# Buying a mooring or slip in California.



## northoceanbeach (Mar 23, 2008)

I was in Orange County yesterday. I like California I always have. I know it's not the same place I first fell in love with, and it's quite the fashion for those who don't live there to wish it would fall into the ocean, but that's not the point. The point is I am researching plans for next year. I was wondering if anyone can give me some advice on buying a mooring or slip. With the intention of living aboard. 

I started my research in Orange County. Newport Beach. They have 450 moorings owned by the city but leased for life to individuals. Those individuals can them sell them to others. Then you have to get a liveaboard permit. I'm not sure how hard that is.

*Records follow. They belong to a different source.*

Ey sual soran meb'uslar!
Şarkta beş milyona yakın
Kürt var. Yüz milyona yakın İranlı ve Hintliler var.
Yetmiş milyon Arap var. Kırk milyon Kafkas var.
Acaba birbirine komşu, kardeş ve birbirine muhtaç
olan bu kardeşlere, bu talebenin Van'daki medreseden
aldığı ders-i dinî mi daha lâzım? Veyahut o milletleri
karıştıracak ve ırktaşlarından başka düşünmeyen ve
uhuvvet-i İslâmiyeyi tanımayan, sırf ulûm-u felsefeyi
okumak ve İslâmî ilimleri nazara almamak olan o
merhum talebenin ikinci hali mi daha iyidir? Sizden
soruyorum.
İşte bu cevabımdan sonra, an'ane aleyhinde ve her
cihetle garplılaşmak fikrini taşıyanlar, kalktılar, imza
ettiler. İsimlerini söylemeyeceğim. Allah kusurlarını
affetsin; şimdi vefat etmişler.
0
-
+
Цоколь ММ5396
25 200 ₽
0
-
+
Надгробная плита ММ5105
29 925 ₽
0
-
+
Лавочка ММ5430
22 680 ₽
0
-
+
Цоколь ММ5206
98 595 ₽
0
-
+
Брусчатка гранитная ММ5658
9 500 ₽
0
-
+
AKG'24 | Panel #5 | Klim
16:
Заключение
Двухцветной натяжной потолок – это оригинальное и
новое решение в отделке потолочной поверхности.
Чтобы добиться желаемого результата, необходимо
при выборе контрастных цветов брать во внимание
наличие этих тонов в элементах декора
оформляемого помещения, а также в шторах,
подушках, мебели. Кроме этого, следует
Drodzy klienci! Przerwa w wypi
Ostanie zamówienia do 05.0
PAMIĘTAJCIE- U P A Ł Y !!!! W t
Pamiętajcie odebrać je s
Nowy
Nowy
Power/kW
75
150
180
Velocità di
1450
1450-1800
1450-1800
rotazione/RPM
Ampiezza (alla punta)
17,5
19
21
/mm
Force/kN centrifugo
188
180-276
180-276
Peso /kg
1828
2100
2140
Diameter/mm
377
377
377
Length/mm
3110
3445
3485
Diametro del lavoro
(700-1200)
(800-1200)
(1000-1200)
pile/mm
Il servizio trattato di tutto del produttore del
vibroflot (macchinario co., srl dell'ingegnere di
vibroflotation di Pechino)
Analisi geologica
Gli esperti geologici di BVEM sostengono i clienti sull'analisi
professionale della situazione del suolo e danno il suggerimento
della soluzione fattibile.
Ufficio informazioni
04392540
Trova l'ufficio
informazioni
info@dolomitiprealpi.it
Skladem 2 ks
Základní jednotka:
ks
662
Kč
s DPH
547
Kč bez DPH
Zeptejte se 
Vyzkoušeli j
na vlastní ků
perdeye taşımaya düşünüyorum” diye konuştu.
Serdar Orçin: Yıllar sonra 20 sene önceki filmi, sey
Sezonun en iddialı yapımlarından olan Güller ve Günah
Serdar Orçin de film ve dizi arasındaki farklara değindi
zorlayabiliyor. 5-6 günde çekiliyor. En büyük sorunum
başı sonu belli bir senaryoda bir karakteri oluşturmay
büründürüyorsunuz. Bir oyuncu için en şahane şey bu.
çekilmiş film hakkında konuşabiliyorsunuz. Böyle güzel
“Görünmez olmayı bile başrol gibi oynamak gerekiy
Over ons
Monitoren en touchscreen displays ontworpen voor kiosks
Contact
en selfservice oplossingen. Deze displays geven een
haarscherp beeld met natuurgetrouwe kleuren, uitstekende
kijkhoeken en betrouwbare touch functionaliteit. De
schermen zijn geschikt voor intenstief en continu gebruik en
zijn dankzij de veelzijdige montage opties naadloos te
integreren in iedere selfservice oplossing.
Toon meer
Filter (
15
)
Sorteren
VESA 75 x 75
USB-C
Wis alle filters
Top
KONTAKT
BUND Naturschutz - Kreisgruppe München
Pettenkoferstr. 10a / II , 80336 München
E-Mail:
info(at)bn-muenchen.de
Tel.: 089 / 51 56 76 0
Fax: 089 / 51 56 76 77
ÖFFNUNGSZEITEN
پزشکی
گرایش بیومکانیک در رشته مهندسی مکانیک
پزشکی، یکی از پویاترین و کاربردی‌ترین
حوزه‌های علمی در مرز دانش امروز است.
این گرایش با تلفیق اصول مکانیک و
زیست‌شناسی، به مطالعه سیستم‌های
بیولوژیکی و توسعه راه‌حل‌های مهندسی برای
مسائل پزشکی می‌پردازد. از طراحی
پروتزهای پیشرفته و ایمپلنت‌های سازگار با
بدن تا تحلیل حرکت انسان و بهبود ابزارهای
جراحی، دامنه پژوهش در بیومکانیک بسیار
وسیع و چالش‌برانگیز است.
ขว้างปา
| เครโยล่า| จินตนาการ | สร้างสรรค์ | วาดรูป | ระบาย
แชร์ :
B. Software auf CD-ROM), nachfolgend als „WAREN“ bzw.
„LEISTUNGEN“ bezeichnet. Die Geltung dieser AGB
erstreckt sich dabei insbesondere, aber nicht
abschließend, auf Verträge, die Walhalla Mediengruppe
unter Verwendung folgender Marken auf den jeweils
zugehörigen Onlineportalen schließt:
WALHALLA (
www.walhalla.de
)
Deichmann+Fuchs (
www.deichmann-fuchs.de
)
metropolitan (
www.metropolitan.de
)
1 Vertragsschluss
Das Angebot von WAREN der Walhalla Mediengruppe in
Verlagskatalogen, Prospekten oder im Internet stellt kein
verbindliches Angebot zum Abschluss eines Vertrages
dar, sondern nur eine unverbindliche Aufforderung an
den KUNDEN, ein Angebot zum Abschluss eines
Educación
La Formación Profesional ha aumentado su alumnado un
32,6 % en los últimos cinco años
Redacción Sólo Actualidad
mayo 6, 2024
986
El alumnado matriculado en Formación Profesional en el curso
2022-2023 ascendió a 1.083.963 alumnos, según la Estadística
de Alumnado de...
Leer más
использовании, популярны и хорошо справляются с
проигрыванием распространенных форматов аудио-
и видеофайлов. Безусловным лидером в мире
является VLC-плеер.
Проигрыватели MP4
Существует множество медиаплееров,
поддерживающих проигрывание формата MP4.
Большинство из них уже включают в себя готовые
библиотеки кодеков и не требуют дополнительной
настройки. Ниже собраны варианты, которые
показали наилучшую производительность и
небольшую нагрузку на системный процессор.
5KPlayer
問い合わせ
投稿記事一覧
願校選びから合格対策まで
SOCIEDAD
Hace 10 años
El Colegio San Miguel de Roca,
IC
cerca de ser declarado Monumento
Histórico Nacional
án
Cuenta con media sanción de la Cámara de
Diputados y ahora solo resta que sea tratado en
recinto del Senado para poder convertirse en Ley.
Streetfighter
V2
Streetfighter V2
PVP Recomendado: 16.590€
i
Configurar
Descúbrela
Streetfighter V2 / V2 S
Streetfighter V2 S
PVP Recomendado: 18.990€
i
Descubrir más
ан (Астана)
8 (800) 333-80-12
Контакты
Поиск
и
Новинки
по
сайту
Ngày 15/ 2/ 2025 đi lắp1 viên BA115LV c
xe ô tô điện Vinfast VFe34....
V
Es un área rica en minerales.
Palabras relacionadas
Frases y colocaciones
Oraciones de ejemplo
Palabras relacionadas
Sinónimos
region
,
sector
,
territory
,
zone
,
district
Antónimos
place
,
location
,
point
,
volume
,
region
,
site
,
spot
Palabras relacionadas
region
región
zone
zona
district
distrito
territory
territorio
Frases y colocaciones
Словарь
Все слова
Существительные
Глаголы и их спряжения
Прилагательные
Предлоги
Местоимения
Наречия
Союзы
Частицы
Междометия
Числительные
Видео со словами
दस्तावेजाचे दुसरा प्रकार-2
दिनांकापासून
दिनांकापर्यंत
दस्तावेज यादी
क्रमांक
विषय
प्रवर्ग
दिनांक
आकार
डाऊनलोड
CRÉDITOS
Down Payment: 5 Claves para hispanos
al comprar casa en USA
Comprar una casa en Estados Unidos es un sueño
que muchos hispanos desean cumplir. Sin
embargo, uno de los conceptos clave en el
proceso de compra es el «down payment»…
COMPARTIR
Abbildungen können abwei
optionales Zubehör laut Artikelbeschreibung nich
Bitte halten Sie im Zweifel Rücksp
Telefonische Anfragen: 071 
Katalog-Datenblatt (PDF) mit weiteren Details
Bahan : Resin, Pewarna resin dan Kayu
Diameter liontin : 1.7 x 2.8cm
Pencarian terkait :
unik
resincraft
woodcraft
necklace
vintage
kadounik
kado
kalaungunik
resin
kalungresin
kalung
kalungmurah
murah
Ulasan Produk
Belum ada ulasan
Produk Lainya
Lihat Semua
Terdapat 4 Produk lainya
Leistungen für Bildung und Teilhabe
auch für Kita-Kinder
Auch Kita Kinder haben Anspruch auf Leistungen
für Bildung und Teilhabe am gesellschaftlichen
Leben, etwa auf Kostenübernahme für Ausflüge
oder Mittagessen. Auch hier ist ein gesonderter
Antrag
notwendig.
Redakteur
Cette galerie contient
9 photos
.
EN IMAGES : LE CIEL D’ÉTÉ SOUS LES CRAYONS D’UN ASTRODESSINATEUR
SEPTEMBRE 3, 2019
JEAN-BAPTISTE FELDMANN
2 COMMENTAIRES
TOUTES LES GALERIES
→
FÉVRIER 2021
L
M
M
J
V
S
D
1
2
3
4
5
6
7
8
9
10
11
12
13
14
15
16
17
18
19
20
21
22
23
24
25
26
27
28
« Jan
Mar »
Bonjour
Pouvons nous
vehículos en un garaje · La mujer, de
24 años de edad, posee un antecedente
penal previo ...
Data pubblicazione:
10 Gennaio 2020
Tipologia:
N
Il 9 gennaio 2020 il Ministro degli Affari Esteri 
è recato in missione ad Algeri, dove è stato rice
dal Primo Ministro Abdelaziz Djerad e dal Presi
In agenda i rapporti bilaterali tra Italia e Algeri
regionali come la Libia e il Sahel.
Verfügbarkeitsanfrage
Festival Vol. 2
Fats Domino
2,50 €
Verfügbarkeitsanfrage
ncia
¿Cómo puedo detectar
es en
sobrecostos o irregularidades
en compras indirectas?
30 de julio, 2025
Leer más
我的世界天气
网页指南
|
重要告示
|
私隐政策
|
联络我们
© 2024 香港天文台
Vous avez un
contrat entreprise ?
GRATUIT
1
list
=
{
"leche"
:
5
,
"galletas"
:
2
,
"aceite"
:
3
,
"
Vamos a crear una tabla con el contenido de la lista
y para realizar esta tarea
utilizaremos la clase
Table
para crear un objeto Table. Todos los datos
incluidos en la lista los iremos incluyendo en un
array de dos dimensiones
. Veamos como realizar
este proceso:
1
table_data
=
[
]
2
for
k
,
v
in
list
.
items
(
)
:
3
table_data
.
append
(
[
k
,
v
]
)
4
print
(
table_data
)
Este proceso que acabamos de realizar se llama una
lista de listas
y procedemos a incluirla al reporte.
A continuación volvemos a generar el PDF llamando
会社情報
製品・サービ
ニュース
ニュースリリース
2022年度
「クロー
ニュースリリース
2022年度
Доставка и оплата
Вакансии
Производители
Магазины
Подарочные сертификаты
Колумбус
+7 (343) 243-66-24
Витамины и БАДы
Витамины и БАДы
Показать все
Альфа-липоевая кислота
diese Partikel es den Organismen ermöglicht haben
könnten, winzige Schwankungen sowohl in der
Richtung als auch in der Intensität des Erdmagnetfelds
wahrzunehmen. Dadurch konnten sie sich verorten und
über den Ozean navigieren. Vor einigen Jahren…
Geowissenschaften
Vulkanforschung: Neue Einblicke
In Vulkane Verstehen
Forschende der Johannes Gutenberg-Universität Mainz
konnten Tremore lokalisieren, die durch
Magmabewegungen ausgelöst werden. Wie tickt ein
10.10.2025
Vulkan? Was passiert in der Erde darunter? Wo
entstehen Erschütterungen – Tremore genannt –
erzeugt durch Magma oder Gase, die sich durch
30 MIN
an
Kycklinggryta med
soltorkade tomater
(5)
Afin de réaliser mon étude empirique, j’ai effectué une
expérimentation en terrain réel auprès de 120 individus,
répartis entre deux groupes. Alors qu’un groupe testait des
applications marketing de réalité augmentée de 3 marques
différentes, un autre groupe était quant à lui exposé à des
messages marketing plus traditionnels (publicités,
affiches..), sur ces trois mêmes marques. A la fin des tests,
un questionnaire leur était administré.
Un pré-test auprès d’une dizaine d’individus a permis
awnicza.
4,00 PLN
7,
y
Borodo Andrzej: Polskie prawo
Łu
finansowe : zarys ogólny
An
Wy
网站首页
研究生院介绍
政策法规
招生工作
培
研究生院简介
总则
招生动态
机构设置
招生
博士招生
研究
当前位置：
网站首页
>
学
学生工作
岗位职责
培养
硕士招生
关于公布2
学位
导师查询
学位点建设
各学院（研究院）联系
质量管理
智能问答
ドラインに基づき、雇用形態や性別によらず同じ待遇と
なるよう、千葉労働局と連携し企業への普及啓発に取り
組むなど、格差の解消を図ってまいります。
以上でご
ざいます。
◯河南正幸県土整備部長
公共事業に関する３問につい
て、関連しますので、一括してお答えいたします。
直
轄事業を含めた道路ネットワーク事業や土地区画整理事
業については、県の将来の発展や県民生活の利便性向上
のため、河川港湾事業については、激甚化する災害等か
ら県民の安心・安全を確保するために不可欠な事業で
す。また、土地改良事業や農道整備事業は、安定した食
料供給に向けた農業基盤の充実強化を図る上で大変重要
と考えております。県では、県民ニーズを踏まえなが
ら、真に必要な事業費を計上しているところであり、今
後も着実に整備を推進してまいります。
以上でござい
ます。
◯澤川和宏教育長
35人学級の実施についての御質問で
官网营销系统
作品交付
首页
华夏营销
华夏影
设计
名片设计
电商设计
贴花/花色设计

But think how good it could be to own your own boat and slip in Newport Beach! It looks like they go for about $25k. It seems expensive at first, but if you were to liveaboard at a marina it will cost 600-800 anyways so the mooring would pay for itself after a while. 

Or Santa Barbara does something similar with slips. It's hard to get a slip but you can own the lease and sell a boat with it. Santa Barbara has liveaboard permits, and they have a limit. But what I could find out was they have only given out about half available. I'm thinking it is because the slips are so expensive. I saw a Catalina 30 with slip for $50,000. 

Does anyone have any firsthand knowledge of how this could work out in real life? I would want to be damn sure I had a liveaboard permit or could get one. 

Is this a dream that could be made reality or is the red tape involved too hard. 

I'm open to other suggestions as well. San Diego has a cheap mooring field that you rent....


----------



## GMFL (Jun 9, 2010)

Moorings in Newport use to sell for about $1000/ft two or so years ago. Prices have dropped to less than $500/ft now. That's been due to a change in the way you can transfer a mooring. The city put a time limit,10 years or three transfers within ten years, at which time the only way to transfer the mooring would be to return it to the city and they would issue to someone. No more private transfers. I believe there are 7 or so years left till that takes.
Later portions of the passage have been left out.